A single number is the whole answer: the tally of lines in the data below that include the word "does".

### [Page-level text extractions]
● ● ●

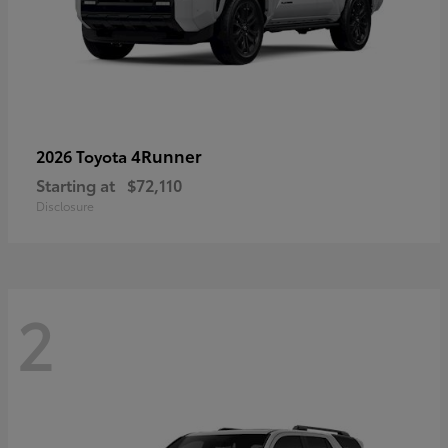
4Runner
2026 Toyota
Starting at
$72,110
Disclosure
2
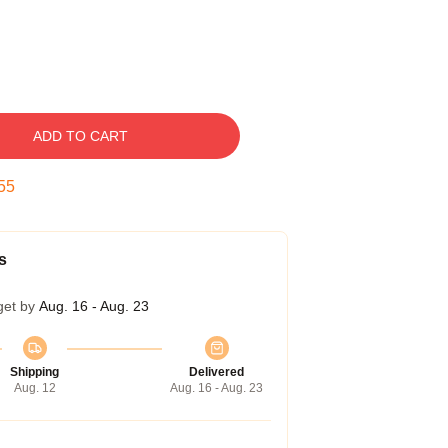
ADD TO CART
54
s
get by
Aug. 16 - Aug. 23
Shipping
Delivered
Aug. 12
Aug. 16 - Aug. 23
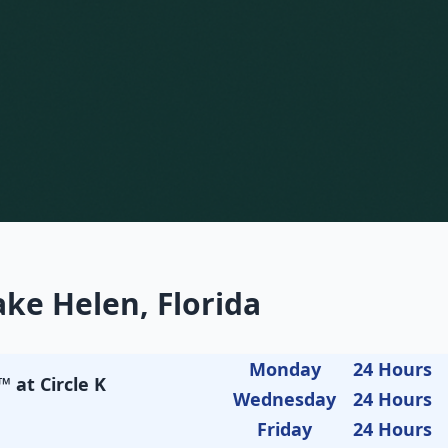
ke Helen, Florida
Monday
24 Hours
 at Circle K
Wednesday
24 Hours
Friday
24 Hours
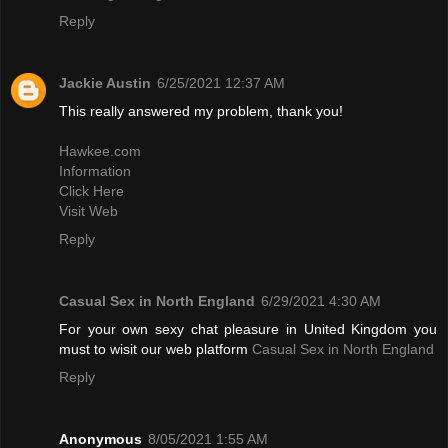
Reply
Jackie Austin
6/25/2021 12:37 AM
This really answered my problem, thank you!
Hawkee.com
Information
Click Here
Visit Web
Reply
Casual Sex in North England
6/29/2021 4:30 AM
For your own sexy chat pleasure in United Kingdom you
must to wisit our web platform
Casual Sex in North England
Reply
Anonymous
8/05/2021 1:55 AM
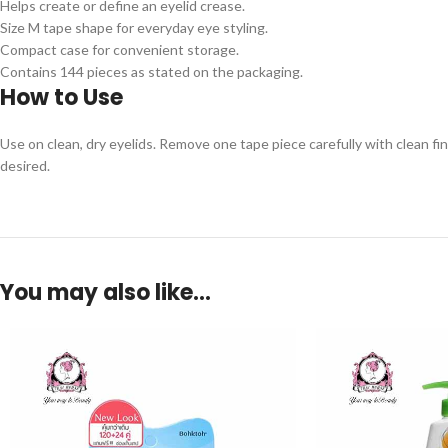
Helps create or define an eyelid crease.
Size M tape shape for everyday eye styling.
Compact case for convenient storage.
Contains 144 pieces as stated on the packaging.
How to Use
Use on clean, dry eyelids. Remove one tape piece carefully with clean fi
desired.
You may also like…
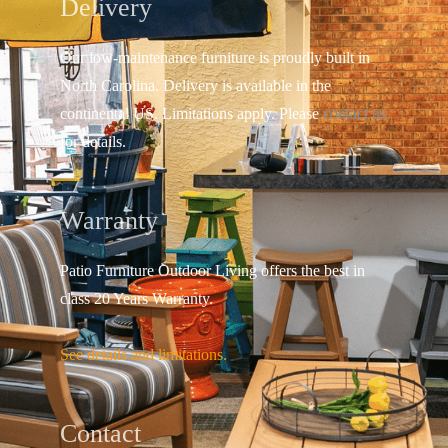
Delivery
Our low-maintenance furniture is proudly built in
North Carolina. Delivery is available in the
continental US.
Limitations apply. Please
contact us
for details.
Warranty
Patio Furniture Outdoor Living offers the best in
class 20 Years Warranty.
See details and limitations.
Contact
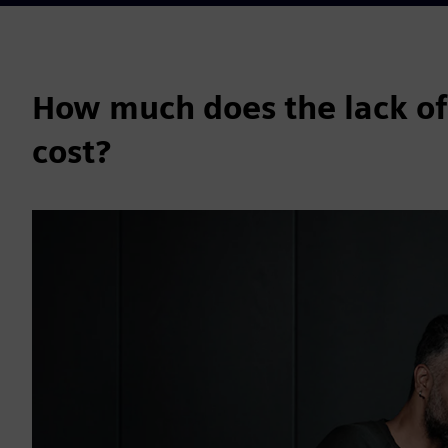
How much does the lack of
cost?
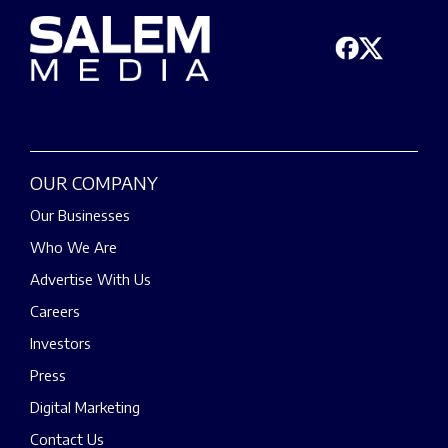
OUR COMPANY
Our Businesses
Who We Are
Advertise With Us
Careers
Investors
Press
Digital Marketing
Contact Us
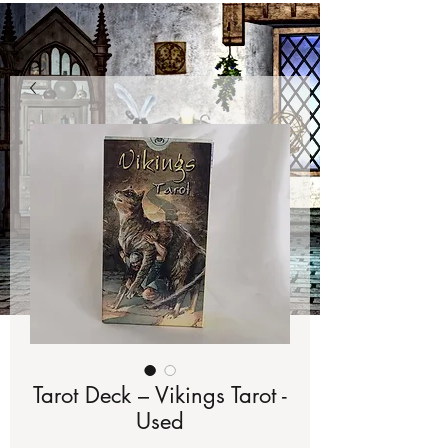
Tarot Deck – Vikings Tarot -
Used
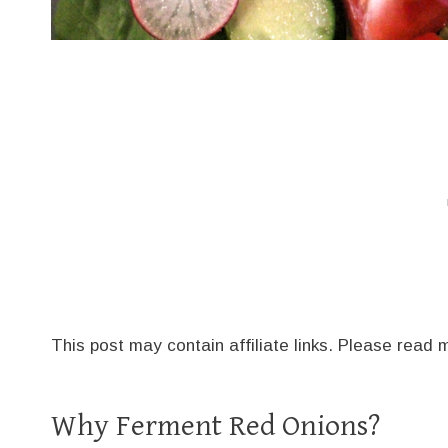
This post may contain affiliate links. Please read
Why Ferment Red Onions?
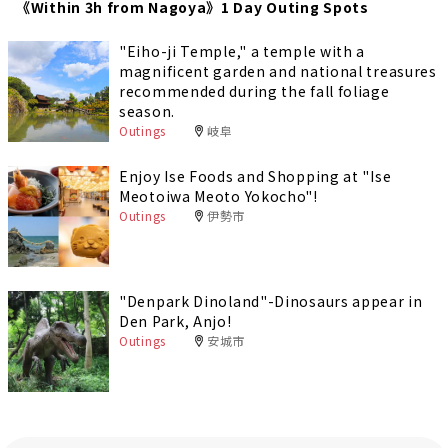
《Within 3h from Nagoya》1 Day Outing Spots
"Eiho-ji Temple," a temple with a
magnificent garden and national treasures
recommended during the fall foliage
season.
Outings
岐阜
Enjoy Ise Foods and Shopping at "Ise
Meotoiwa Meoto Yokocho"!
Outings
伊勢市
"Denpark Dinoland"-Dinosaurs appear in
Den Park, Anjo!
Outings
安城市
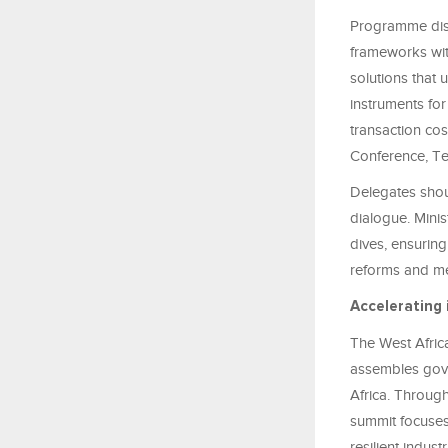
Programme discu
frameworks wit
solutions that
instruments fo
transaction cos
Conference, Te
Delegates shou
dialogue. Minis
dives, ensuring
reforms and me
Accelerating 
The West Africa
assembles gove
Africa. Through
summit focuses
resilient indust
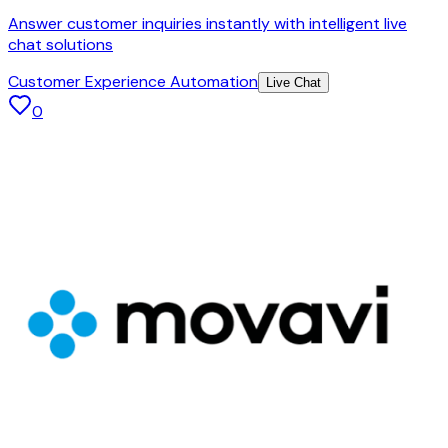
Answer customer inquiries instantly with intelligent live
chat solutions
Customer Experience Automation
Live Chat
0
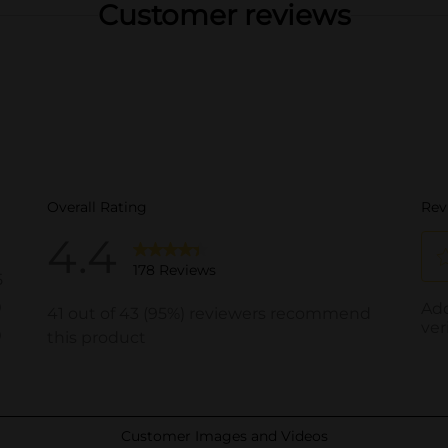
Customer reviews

● ● ●

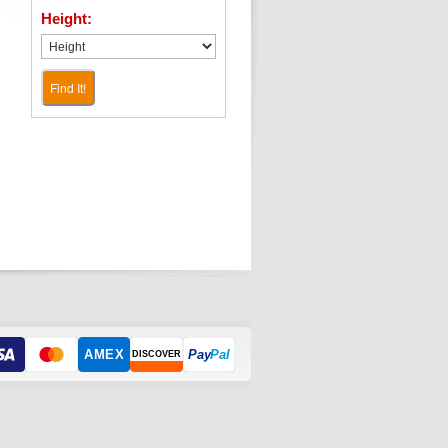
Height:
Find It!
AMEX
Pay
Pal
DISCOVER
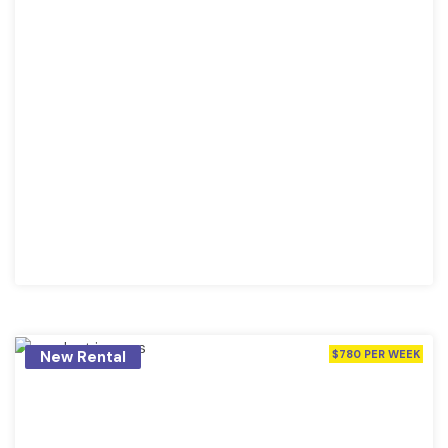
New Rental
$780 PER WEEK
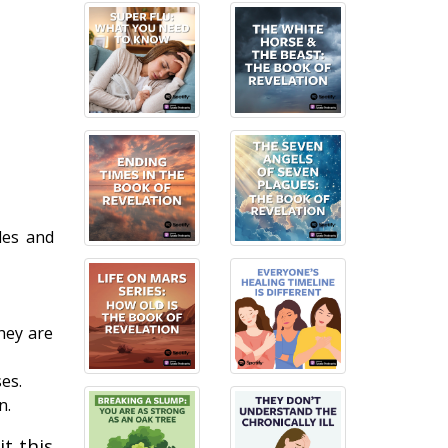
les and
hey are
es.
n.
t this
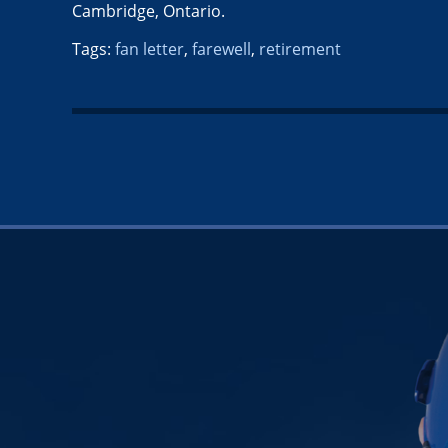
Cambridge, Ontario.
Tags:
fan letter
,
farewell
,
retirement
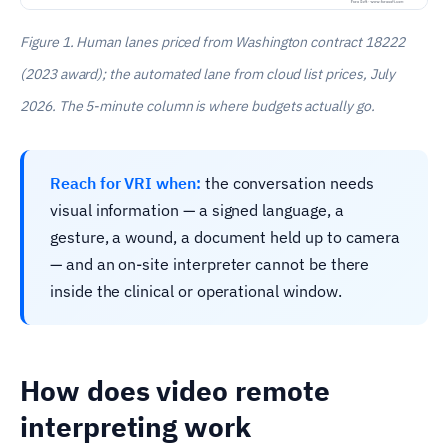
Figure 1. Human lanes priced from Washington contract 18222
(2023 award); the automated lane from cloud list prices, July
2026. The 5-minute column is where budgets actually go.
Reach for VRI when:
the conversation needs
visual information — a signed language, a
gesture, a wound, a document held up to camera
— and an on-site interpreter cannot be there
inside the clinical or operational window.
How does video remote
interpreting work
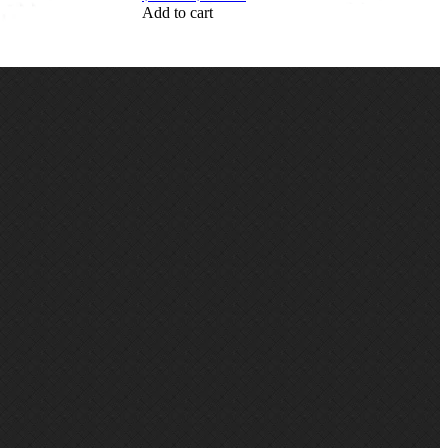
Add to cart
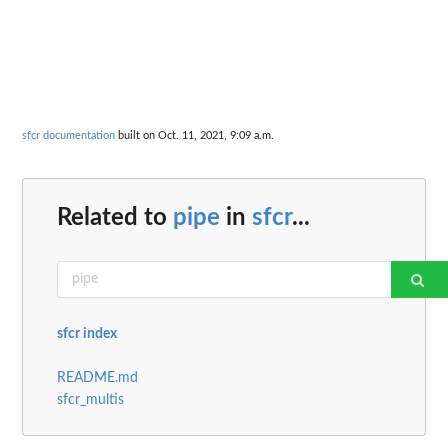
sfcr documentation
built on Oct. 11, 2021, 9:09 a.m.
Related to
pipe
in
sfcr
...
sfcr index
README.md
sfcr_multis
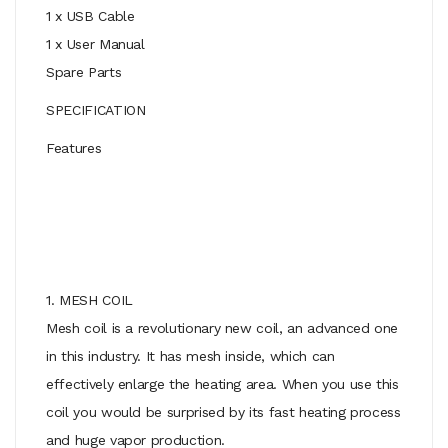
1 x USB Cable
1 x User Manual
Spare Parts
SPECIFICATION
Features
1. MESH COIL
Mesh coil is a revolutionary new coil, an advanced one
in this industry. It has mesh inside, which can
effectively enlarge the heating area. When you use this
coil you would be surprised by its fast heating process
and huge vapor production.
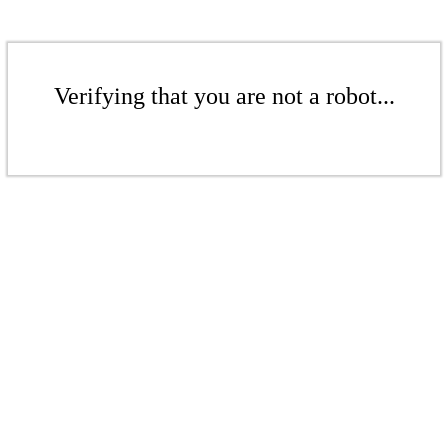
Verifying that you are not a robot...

● ● ●

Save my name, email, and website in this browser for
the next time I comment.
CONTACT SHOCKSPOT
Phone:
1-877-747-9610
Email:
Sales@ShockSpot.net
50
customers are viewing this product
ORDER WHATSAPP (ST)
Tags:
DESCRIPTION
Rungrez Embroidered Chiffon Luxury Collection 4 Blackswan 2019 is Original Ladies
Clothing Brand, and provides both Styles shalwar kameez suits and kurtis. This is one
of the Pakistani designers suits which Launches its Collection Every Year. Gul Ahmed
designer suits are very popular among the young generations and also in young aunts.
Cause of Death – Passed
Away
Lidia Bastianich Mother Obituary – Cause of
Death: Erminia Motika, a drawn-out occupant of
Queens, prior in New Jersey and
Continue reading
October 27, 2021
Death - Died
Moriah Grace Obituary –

● ● ●

### [EXERCISE SOLUTION]
2